◆ **Exercise objective**
In full and without alteration, print the records below, minus any images.

[Opening Data shown section]

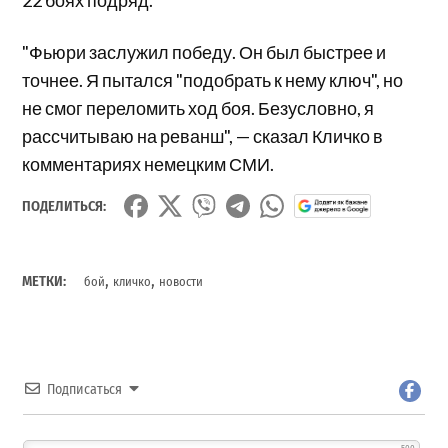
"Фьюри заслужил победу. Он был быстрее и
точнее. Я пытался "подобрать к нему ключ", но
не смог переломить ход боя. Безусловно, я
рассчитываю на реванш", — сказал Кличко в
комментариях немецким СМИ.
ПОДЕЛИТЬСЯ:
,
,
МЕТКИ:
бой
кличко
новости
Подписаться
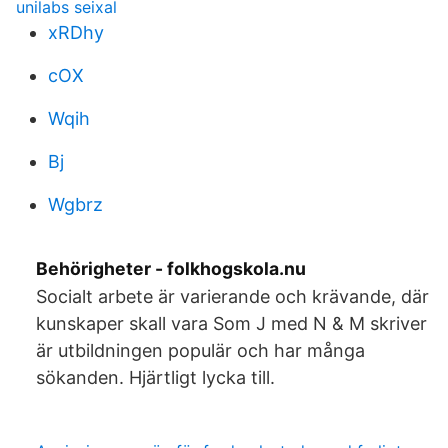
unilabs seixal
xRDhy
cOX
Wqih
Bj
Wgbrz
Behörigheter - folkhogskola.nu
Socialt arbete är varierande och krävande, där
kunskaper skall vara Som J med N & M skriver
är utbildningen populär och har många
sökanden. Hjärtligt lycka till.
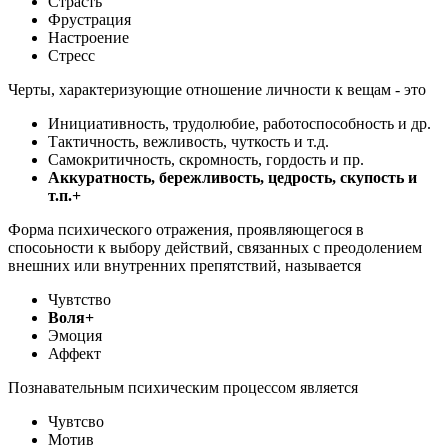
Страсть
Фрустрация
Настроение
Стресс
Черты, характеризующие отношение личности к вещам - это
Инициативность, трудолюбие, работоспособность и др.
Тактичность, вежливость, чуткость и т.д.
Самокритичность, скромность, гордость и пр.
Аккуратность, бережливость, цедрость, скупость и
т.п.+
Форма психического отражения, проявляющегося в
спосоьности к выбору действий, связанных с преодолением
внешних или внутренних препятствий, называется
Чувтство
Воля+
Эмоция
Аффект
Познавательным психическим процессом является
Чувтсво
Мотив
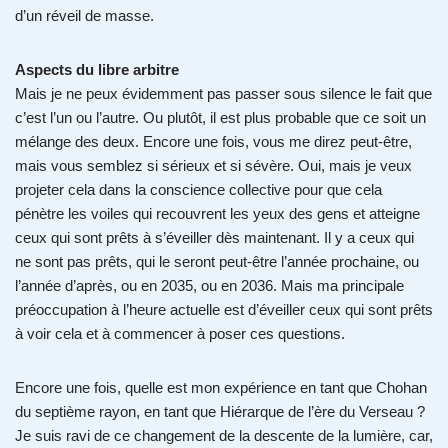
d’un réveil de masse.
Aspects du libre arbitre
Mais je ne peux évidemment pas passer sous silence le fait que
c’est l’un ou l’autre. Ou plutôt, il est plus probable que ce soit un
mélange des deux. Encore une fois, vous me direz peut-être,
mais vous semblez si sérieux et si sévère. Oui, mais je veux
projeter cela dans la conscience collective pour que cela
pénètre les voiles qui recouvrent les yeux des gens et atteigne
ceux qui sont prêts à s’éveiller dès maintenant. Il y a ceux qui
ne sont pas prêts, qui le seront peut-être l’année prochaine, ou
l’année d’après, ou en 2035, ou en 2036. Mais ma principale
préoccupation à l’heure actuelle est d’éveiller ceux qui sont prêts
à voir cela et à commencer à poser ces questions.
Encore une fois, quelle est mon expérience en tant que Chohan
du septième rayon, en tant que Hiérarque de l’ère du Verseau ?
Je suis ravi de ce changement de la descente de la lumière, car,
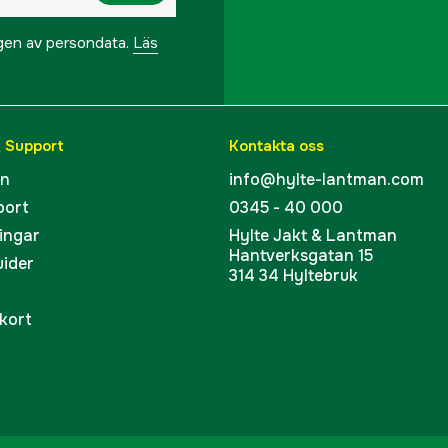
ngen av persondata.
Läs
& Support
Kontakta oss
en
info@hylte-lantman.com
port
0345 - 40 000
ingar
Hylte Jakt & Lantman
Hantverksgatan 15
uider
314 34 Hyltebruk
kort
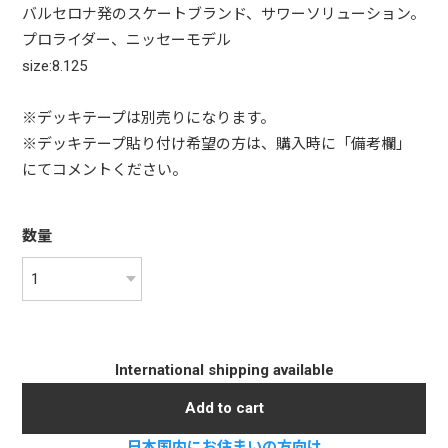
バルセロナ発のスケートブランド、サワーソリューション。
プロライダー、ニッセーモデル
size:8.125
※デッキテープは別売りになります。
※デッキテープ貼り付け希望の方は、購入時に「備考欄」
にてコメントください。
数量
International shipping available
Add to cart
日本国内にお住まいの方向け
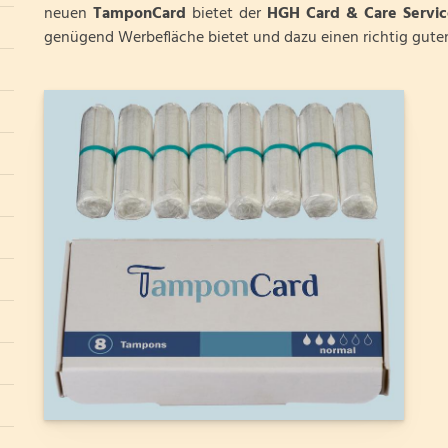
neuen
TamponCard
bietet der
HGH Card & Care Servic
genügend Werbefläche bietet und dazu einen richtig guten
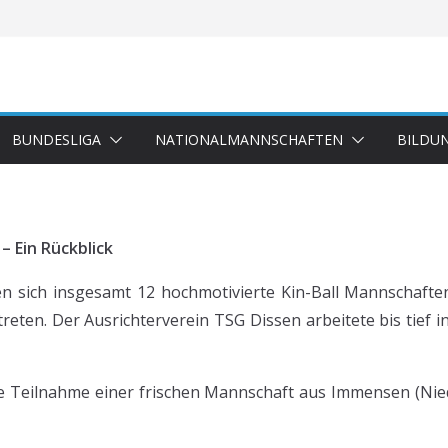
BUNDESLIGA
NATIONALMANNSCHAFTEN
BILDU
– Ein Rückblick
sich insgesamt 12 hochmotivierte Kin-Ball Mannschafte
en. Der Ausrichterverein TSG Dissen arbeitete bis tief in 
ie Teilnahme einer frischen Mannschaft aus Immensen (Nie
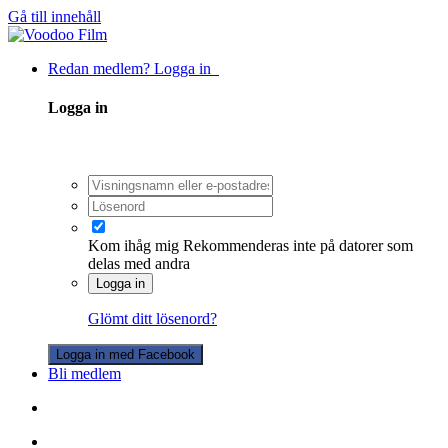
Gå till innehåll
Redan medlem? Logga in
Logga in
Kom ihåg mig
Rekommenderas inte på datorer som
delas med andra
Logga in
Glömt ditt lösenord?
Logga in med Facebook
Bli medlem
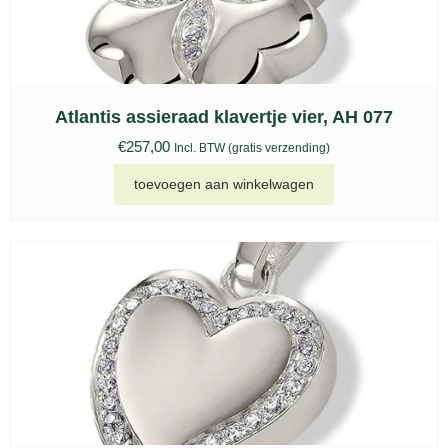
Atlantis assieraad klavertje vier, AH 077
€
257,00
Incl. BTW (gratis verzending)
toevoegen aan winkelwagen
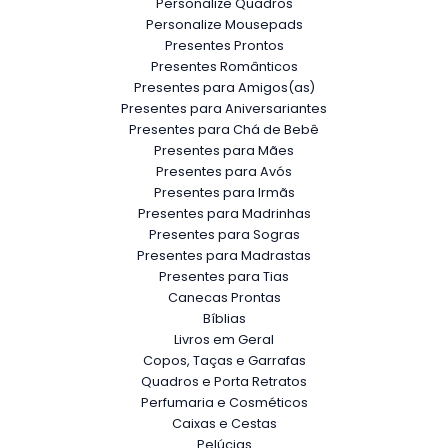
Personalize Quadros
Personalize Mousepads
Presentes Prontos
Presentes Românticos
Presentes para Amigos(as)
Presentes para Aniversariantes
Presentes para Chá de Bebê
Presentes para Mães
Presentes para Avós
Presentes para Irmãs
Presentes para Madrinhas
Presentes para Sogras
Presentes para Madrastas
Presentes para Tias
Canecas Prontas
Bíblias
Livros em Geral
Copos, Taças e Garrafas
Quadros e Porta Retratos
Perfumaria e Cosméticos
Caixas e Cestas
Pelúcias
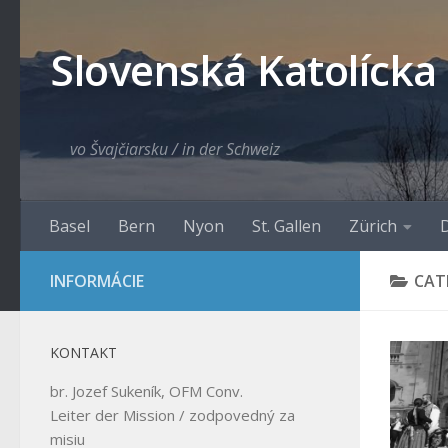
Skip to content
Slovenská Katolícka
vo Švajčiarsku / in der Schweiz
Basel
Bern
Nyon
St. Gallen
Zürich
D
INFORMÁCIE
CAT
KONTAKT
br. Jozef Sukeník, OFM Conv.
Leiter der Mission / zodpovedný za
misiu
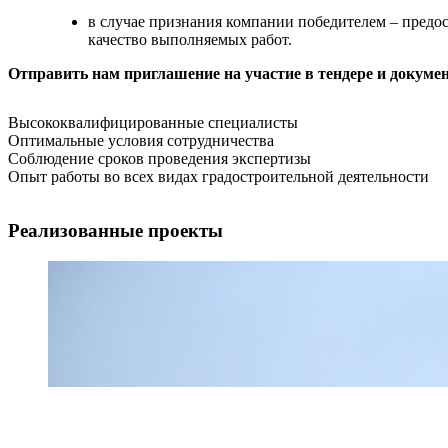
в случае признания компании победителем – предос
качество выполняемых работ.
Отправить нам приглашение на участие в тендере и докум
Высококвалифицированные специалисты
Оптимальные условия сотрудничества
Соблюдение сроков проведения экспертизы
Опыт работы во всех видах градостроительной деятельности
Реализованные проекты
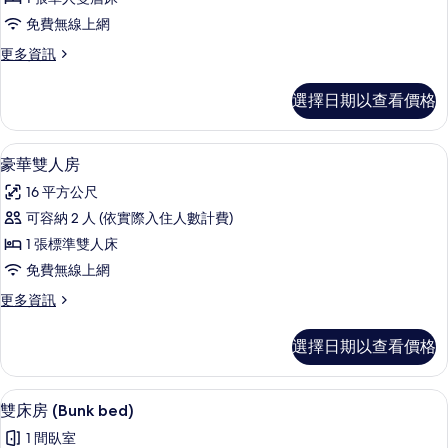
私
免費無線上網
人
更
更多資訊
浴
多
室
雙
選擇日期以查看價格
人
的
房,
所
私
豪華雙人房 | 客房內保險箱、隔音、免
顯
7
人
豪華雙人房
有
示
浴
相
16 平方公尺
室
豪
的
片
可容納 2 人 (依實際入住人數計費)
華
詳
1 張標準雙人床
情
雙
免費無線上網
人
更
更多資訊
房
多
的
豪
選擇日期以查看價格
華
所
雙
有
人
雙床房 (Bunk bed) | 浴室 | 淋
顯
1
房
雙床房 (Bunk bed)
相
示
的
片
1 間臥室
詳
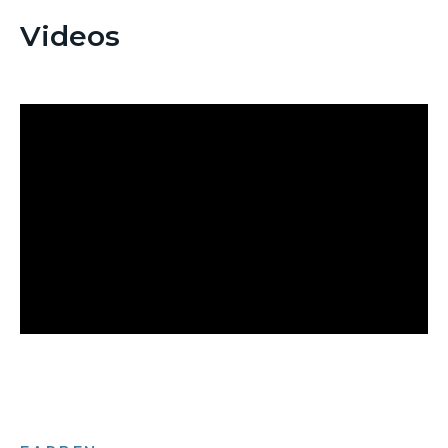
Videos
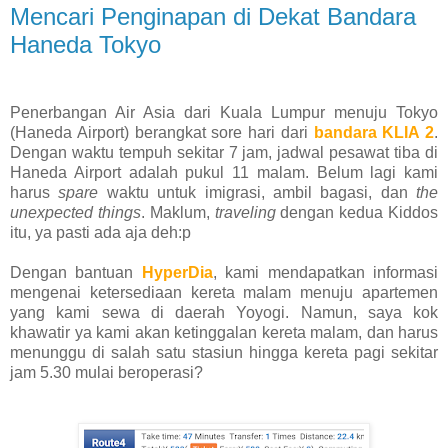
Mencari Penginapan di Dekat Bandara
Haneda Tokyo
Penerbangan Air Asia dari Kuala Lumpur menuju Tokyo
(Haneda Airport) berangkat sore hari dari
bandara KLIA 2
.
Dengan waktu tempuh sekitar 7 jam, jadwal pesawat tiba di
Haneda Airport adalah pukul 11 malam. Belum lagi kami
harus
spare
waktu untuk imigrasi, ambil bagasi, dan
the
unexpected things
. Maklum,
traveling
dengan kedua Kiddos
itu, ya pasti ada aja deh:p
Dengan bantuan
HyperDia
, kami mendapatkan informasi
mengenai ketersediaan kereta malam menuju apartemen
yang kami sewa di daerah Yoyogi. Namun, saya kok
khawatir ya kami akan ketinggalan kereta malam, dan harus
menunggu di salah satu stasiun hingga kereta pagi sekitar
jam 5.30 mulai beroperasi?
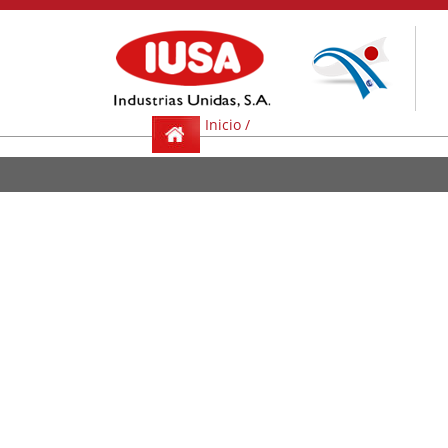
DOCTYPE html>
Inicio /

[Closing Data shown section]

◆ **Task answer**
"Фьюри заслужил победу. Он был быстрее и
точнее. Я пытался "подобрать к нему ключ", но
не смог переломить ход боя. Безусловно, я
рассчитываю на реванш", — сказал Кличко в
комментариях немецким СМИ.
ПОДЕЛИТЬСЯ:
,
,
МЕТКИ:
бой
кличко
новости
Подписаться
unilabs seixal
xRDhy
cOX
Wqih
Bj
Wgbrz
Behörigheter - folkhogskola.nu
Socialt arbete är varierande och krävande, där
kunskaper skall vara Som J med N & M skriver
är utbildningen populär och har många
sökanden. Hjärtligt lycka till.
Страсть
Фрустрация
Настроение
Стресс
Черты, характеризующие отношение личности к вещам - это
Инициативность, трудолюбие, работоспособность и др.
Тактичность, вежливость, чуткость и т.д.
Самокритичность, скромность, гордость и пр.
Аккуратность, бережливость, цедрость, скупость и
т.п.+
Форма психического отражения, проявляющегося в
спосоьности к выбору действий, связанных с преодолением
внешних или внутренних препятствий, называется
Чувтство
Воля+
Эмоция
Аффект
Познавательным психическим процессом является
Чувтсво
Мотив
d’un réveil de masse.
Aspects du libre arbitre
Mais je ne peux évidemment pas passer sous silence le fait que
c’est l’un ou l’autre. Ou plutôt, il est plus probable que ce soit un
mélange des deux. Encore une fois, vous me direz peut-être,
mais vous semblez si sérieux et si sévère. Oui, mais je veux
projeter cela dans la conscience collective pour que cela
pénètre les voiles qui recouvrent les yeux des gens et atteigne
ceux qui sont prêts à s’éveiller dès maintenant. Il y a ceux qui
ne sont pas prêts, qui le seront peut-être l’année prochaine, ou
l’année d’après, ou en 2035, ou en 2036. Mais ma principale
préoccupation à l’heure actuelle est d’éveiller ceux qui sont prêts
à voir cela et à commencer à poser ces questions.
Encore une fois, quelle est mon expérience en tant que Chohan
du septième rayon, en tant que Hiérarque de l’ère du Verseau ?
Je suis ravi de ce changement de la descente de la lumière, car,
ngen av persondata.
Läs
& Support
Kontakta oss
en
info@hylte-lantman.com
port
0345 - 40 000
ingar
Hylte Jakt & Lantman
Hantverksgatan 15
uider
314 34 Hyltebruk
kort
バルセロナ発のスケートブランド、サワーソリューション。
プロライダー、ニッセーモデル
size:8.125
※デッキテープは別売りになります。
※デッキテープ貼り付け希望の方は、購入時に「備考欄」
にてコメントください。
数量
International shipping available
Add to cart
日本国内にお住まいの方向け
neuen
TamponCard
bietet der
HGH Card & Care Servic
genügend Werbefläche bietet und dazu einen richtig guten
BUNDESLIGA
NATIONALMANNSCHAFTEN
BILDU
– Ein Rückblick
sich insgesamt 12 hochmotivierte Kin-Ball Mannschafte
en. Der Ausrichterverein TSG Dissen arbeitete bis tief in 
ie Teilnahme einer frischen Mannschaft aus Immensen (Nie
Gå till innehåll
Redan medlem? Logga in
Logga in
Kom ihåg mig
Rekommenderas inte på datorer som
delas med andra
Logga in
Glömt ditt lösenord?
Logga in med Facebook
Bli medlem
Atlantis assieraad klavertje vier, AH 077
€
257,00
Incl. BTW (gratis verzending)
toevoegen aan winkelwagen
Personalize Quadros
Personalize Mousepads
Presentes Prontos
Presentes Românticos
Presentes para Amigos(as)
Presentes para Aniversariantes
Presentes para Chá de Bebê
Presentes para Mães
Presentes para Avós
Presentes para Irmãs
Presentes para Madrinhas
Presentes para Sogras
Presentes para Madrastas
Presentes para Tias
Canecas Prontas
Bíblias
Livros em Geral
Copos, Taças e Garrafas
Quadros e Porta Retratos
Perfumaria e Cosméticos
Caixas e Cestas
Pelúcias
Skip to content
Slovenská Katolícka
vo Švajčiarsku / in der Schweiz
Basel
Bern
Nyon
St. Gallen
Zürich
D
INFORMÁCIE
CAT
KONTAKT
br. Jozef Sukeník, OFM Conv.
Leiter der Mission / zodpovedný za
misiu
в случае признания компании победителем – предос
качество выполняемых работ.
Отправить нам приглашение на участие в тендере и докум
Высококвалифицированные специалисты
Оптимальные условия сотрудничества
Соблюдение сроков проведения экспертизы
Опыт работы во всех видах градостроительной деятельности
Реализованные проекты
私
免費無線上網
人
更
更多資訊
浴
多
室
雙
選擇日期以查看價格
人
的
房,
所
私
豪華雙人房 | 客房內保險箱、隔音、免
顯
7
人
豪華雙人房
有
示
浴
相
16 平方公尺
室
豪
的
片
可容納 2 人 (依實際入住人數計費)
華
詳
1 張標準雙人床
情
雙
免費無線上網
人
更
更多資訊
房
多
的
豪
選擇日期以查看價格
華
所
雙
有
人
雙床房 (Bunk bed) | 浴室 | 淋
顯
1
房
雙床房 (Bunk bed)
相
示
的
片
1 間臥室
詳
Videos
Mencari Penginapan di Dekat Bandara
Haneda Tokyo
Penerbangan Air Asia dari Kuala Lumpur menuju Tokyo
(Haneda Airport) berangkat sore hari dari
bandara KLIA 2
.
Dengan waktu tempuh sekitar 7 jam, jadwal pesawat tiba di
Haneda Airport adalah pukul 11 malam. Belum lagi kami
harus
spare
waktu untuk imigrasi, ambil bagasi, dan
the
unexpected things
. Maklum,
traveling
dengan kedua Kiddos
itu, ya pasti ada aja deh:p
Dengan bantuan
HyperDia
, kami mendapatkan informasi
mengenai ketersediaan kereta malam menuju apartemen
yang kami sewa di daerah Yoyogi. Namun, saya kok
khawatir ya kami akan ketinggalan kereta malam, dan harus
menunggu di salah satu stasiun hingga kereta pagi sekitar
jam 5.30 mulai beroperasi?
DOCTYPE html>
Inicio /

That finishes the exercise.